Il complesso di tre palazzine e giardino è sorto nel 2008, se ne sono occupate due società, entrambe fallite. L’avvocatura del Comune ha chiesto al curatore fallimentare di prendere in carico il terreno. Tutte e due le società avevano ottenuto una fideiussione dal Comune: il parco sarebbe stato pubblico e quindi di responsabilità comunale. Della polizza si erano perse le tracce fino a ieri, quando una delegazione dei residenti di via Refrancore ha incontrato l’assessore all’ambiente Alberto Unia. “Ci hanno detto che il terreno non è ancora passato al Comune” spiega Luigi Vaccaro, che da mesi si occupa del problema. “L’avvocatura del Comune si è interessata, ma a noi non basta. Entro la prossima settimana formeremo un comitato spontaneo”.

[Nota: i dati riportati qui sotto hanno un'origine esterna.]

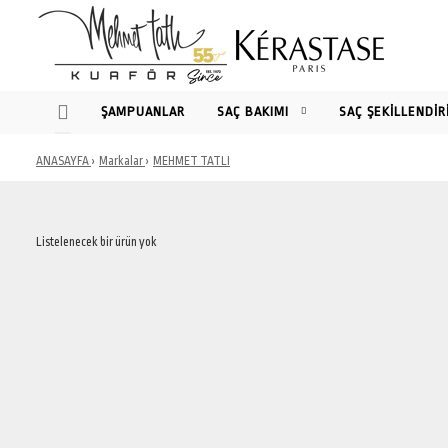
ŞAMPUANLAR
SAÇ BAKIMI
SAÇ ŞEKİLLENDİR
ANASAYFA
Markalar
MEHMET TATLI
Listelenecek bir ürün yok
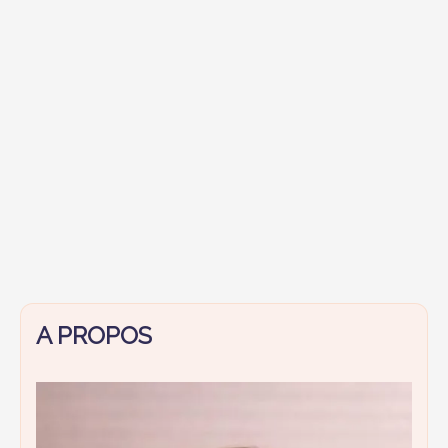
A PROPOS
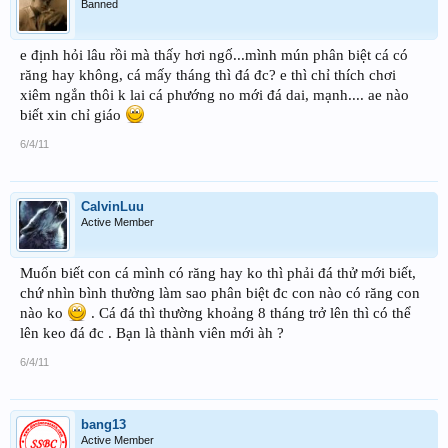
Banned
e định hỏi lâu rồi mà thấy hơi ngố...mình mún phân biệt cá có
răng hay không, cá mấy tháng thì đá đc? e thì chỉ thích chơi
xiêm ngắn thôi k lai cá phướng no mới đá dai, mạnh.... ae nào
biết xin chỉ giáo
6/4/11
CalvinLuu
Active Member
Muốn biết con cá mình có răng hay ko thì phải đá thử mới biết,
chứ nhìn bình thường làm sao phân biệt đc con nào có răng con
nào ko
. Cá đá thì thường khoảng 8 tháng trở lên thì có thể
lên keo đá đc . Bạn là thành viên mới àh ?
6/4/11
bang13
Active Member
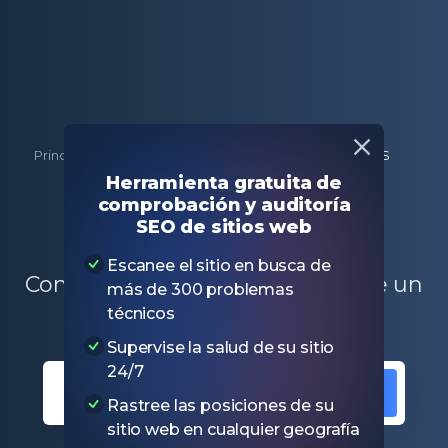
Principal
Herramientas SEO gratis
Búsqueda DNS
Herramienta gratuita de
comprobación y auditoría
Búsqueda DNS
SEO de sitios web
Escanee el sitio en busca de
Compruebe los registros DNS de un
más de 300 problemas
sitio web específico
técnicos
Supervise la salud de su sitio
24/7
Rastree las posiciones de su
sitio web en cualquier geografía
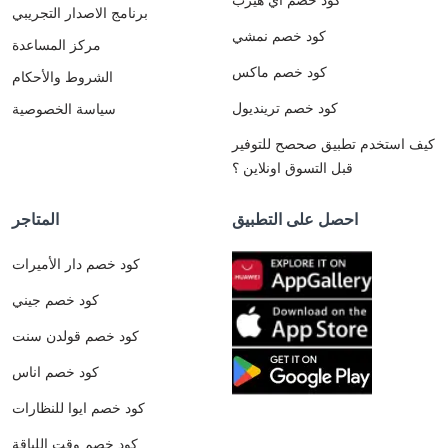
برنامج الاصدار التجريبي
كود خصم نمشي
مركز المساعدة
كود خصم ماكس
الشروط والأحكام
كود خصم ترينديول
سياسة الخصوصية
كيف استخدم تطبيق صحصح للتوفير
قبل التسوق اونلاين ؟
احصل على التطبيق
المتاجر
كود خصم دار الأميرات
كود خصم جيني
كود خصم قولدن سنت
كود خصم اناس
كود خصم ايوا للنظارات
كود خصم وقت اللياقة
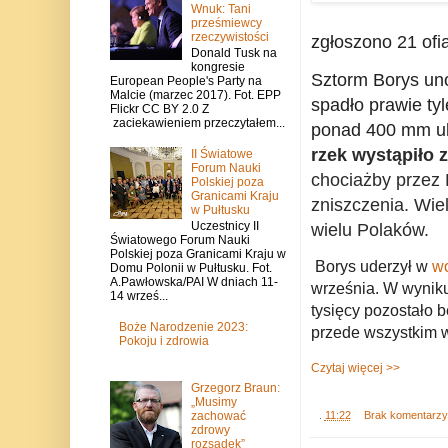
Wnuk: Tani
prześmiewcy
rzeczywistości
zgłoszono 21 ofia
Donald Tusk na
kongresie
Sztorm Borys uno
European People's Party na
Malcie (marzec 2017). Fot. EPP
spadło prawie ty
Flickr CC BY 2.0 Z
zaciekawieniem przeczytałem...
ponad 400 mm ul
rzek wystąpiło z
II Światowe
Forum Nauki
chociażby przez 
Polskiej poza
Granicami Kraju
zniszczenia.
Wiel
w Pułtusku
Uczestnicy II
wielu Polaków.
Światowego Forum Nauki
Polskiej poza Granicami Kraju w
Borys uderzył w
wo
Domu Polonii w Pułtusku. Fot.
A.Pawłowska/PAI W dniach 11-
września. W wyniku
14 wrześ...
tysięcy pozostało
Boże Narodzenie 2023:
przede wszystkim 
Pokoju i zdrowia
Czytaj więcej >>
Grzegorz Braun:
„Musimy
zachować
.
11:22
Brak komentarz
zdrowy
rozsądek”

Intanto la foresta cresce, e cambia volto: da giardino condominiale che doveva essere, a discarica. Ci sono alberi che sono cresciuti selvaggi, l’erba arriva fino alla vita e pezzi di legno sporgono da una recinzione in filo di ferro, piena di buchi ma che comunque non dovrebbe esserci. “Quei sacchetti sono lì da giorni” dice Vaccaro indicando un pezzo di recinzione strappato. È partita già una raccolta firme con un buon successo tra i residenti di tutto il quartiere e non solo delle palazzine di via Refrancore. “Siamo arrivati al limite, se entro il 30 giugno il Comune non si è mosso lo faremo noi: abbiamo già comprato tagliaerba e motoseghe. Anche a costo di beccarci una denuncia, questa foresta deve venire via”.